Yes. SoftBank described the 75 billion euro program as its largest AI infrastructure investment in Europe. In terms of both capital committed and gigawatts of planned capacity, it is roughly an order of magnitude larger than Europe's previous flagship data center commitments.
Why did SoftBank choose France for its AI data centers?
France offers one of the lowest-carbon, most price-stable power grids in the developed world thanks to its large nuclear fleet. For AI data centers, where electricity is the dominant operating cost and carbon footprint is a key political liability, a nuclear-heavy grid is close to ideal. Hauts-de-France adds coastal cooling and grid interconnections.
What does Masayoshi Son say about the France investment?
Masayoshi Son, SoftBank's founder and chief executive, said: "AI is entering a new era, and the countries that build the infrastructure for this transformation will shape the future of technology, industry and society. SoftBank is proud to make this major commitment to France." French economy minister Roland Lescure called it a testament to Macron's ambition to make France a leader across the AI value chain.
How is SoftBank connected to OpenAI?
SoftBank is both an investor in and a customer of OpenAI, and it co-backs the broader Stargate infrastructure program. That dual role makes its French build a vertical-integration play: by building data center capacity, SoftBank can supply the very compute demand that the AI labs it has invested in depend on.
How much energy will SoftBank's French data centers use?

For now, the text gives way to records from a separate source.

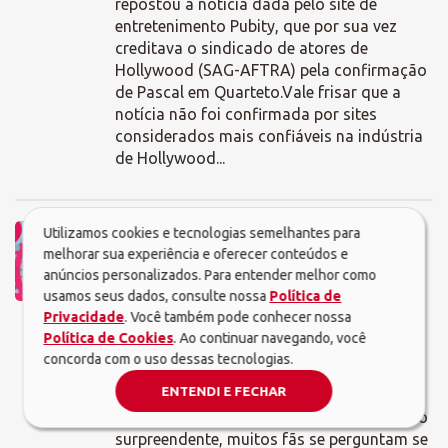
repostou a notícia dada pelo site de
entretenimento Pubity, que por sua vez
creditava o sindicado de atores de
Hollywood (SAG-AFTRA) pela confirmação
de Pascal em Quarteto.Vale frisar que a
notícia não foi confirmada por sites
considerados mais confiáveis na indústria
de Hollywood...
Greta Gerwig descarta sequência de
Utilizamos cookies e tecnologias semelhantes para
Barbie: "Tô fora"
melhorar sua experiência e oferecer conteúdos e
anúncios personalizados. Para entender melhor como
(26/07/2023)
usamos seus dados, consulte nossa
Política de
No auge do sucesso nas bilheterias
Privacidade
. Você também pode conhecer nossa
mundiais, o filme Barbie se tornou um
Política de Cookies
. Ao continuar navegando, você
fenômeno do verão cinematográfico,
concorda com o uso dessas tecnologias.
arrecadando impressionantes US$ 337
ENTENDI E FECHAR
milhões, o dobro do seu orçamento, em
apenas alguns dias. Com esse desempenho
surpreendente, muitos fãs se perguntam se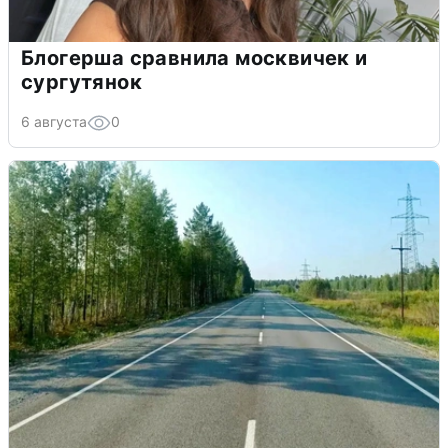
Блогерша сравнила москвичек и
сургутянок
6 августа
0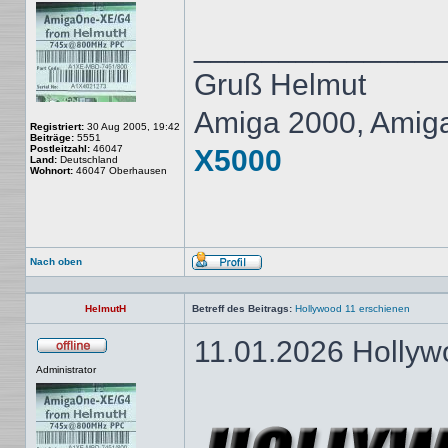
______________
Gruß Helmut
Amiga 2000, Amig
Registriert:
30 Aug 2005, 19:42
Beiträge:
5551
Postleitzahl:
46047
X5000
Land:
Deutschland
Wohnort:
46047 Oberhausen
Nach oben
Profil
HelmutH
Betreff des Beitrags:
Hollywood 11 erschienen
11.01.2026 Hollyw
Offline
Administrator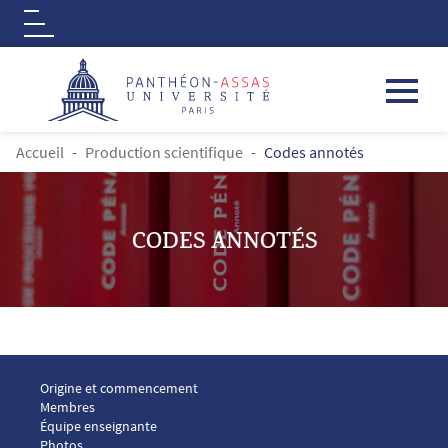
Logo
Aller au contenu principal
FIL D'ARIANE
Accueil
Production scientifique
Codes annotés
CODES ANNOTÉS
Contenu
Menu footer ICP 1
Origine et commencement
Membres
Équipe enseignante
Photos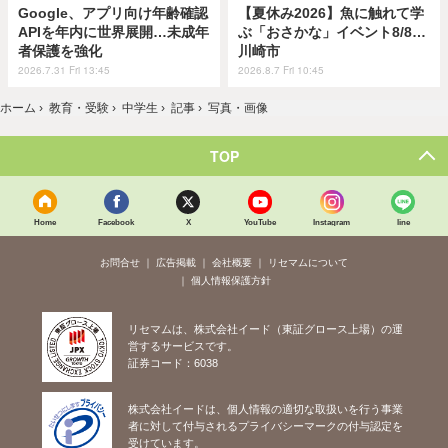
Google、アプリ向け年齢確認
【夏休み2026】魚に触れて学
APIを年内に世界展開…未成年
ぶ「おさかな」イベント8/8…
者保護を強化
川崎市
2026.7.31 Fri 13:45
2026.8.7 Fri 10:45
ホーム
›
教育・受験
›
中学生
›
記事
›
写真・画像
TOP
Home
Facebook
X
YouTube
Instagram
line
お問合せ
広告掲載
会社概要
リセマムについて
個人情報保護方針
リセマムは、株式会社イード（東証グロース上場）の運
営するサービスです。
証券コード：6038
株式会社イードは、個人情報の適切な取扱いを行う事業
者に対して付与されるプライバシーマークの付与認定を
受けています。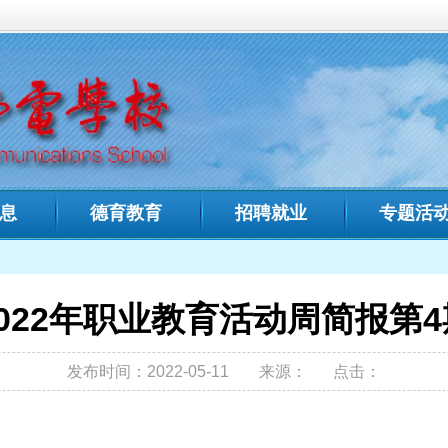
中文域名：
福建省邮电学
教育
招聘就业
专题活动
招生专栏
人才
您现在的位置:
首页
>
专题活
职业教育活动周简报第4期
022-05-11
来源：
点击：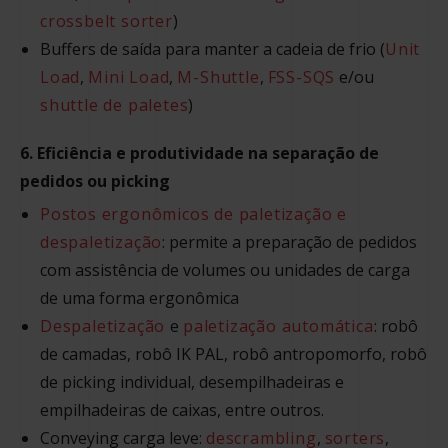
crossbelt sorter
)
Buffers de saída para manter a cadeia de frio (
Unit
Load
,
Mini Load
,
M-Shuttle
,
FSS-SQS
e/ou
shuttle de paletes
)
6. Eficiência e produtividade na separação de
pedidos ou picking
Postos ergonômicos de paletização e
despaletização
: permite a preparação de pedidos
com assistência de volumes ou unidades de carga
de uma forma ergonômica
Despaletização
e
paletização automática
: robô
de camadas, robô IK PAL, robô antropomorfo, robô
de picking individual, desempilhadeiras e
empilhadeiras de caixas, entre outros.
Conveying carga leve:
descrambling
,
sorters
,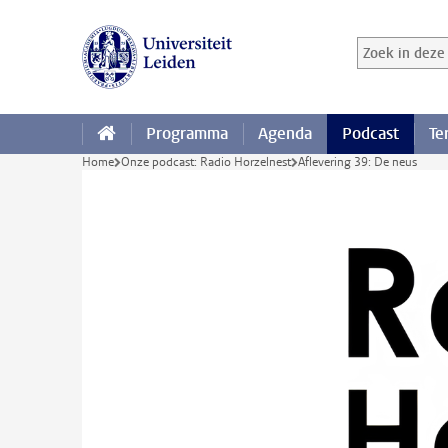
Ga direct naar de inhoud
Zoek in deze 
Zoekterm
Programma
Agenda
Podcast
Te
Home
Onze podcast: Radio Horzelnest
Aflevering 39: De neus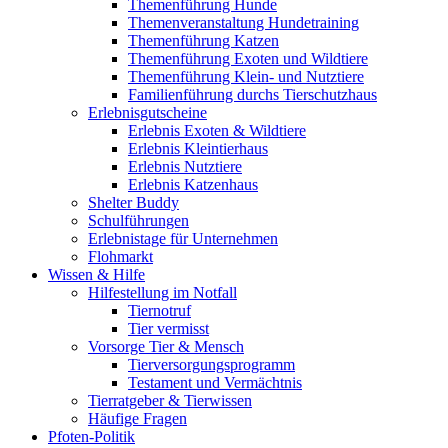
Themenführung Hunde
Themenveranstaltung Hundetraining
Themenführung Katzen
Themenführung Exoten und Wildtiere
Themenführung Klein- und Nutztiere
Familienführung durchs Tierschutzhaus
Erlebnisgutscheine
Erlebnis Exoten & Wildtiere
Erlebnis Kleintierhaus
Erlebnis Nutztiere
Erlebnis Katzenhaus
Shelter Buddy
Schulführungen
Erlebnistage für Unternehmen
Flohmarkt
Wissen & Hilfe
Hilfestellung im Notfall
Tiernotruf
Tier vermisst
Vorsorge Tier & Mensch
Tierversorgungsprogramm
Testament und Vermächtnis
Tierratgeber & Tierwissen
Häufige Fragen
Pfoten-Politik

The full program targets 5 gigawatts of capacity, comparable to the output of three to five large nuclear reactors running continuously. Even phase one's 3.1 gigawatts ranks among the largest single industrial power commitments in recent French history. This is why grid connection agreements and power-purchase deals are the project's critical path.
When will the SoftBank French data centers be ready?
SoftBank gave a delivery target of 2031 for phase one's 3.1 gigawatts. That six-year horizon reflects how long it takes to secure power, win environmental permits, and build at gigawatt scale, even with strong government support. Later phases extending toward 5 gigawatts would follow on a longer timeline.
What does this mean for Europe's AI infrastructure race?
The commitment positions France as the early frontrunner for AI infrastructure capital in Europe, a continent that has lagged the United States and China on compute density. By attracting the single largest AI infrastructure investment in Europe's history, France set a benchmark that Germany, the United Kingdom, and the Gulf states will likely respond to with incentives of their own.
Is the difference between 75 billion and 45 billion euros important?
Yes, and the two are frequently confused. The 75 billion euros (around 87 billion dollars) is the total program ambition spanning the full 5 gigawatts. The 45 billion euros is phase one specifically — the funded tranche with named sites at Dunkirk, Bosquel, and Bouchain, 3.1 gigawatts of capacity, and a 2031 delivery target. Reporting that cites only one number tells half the story.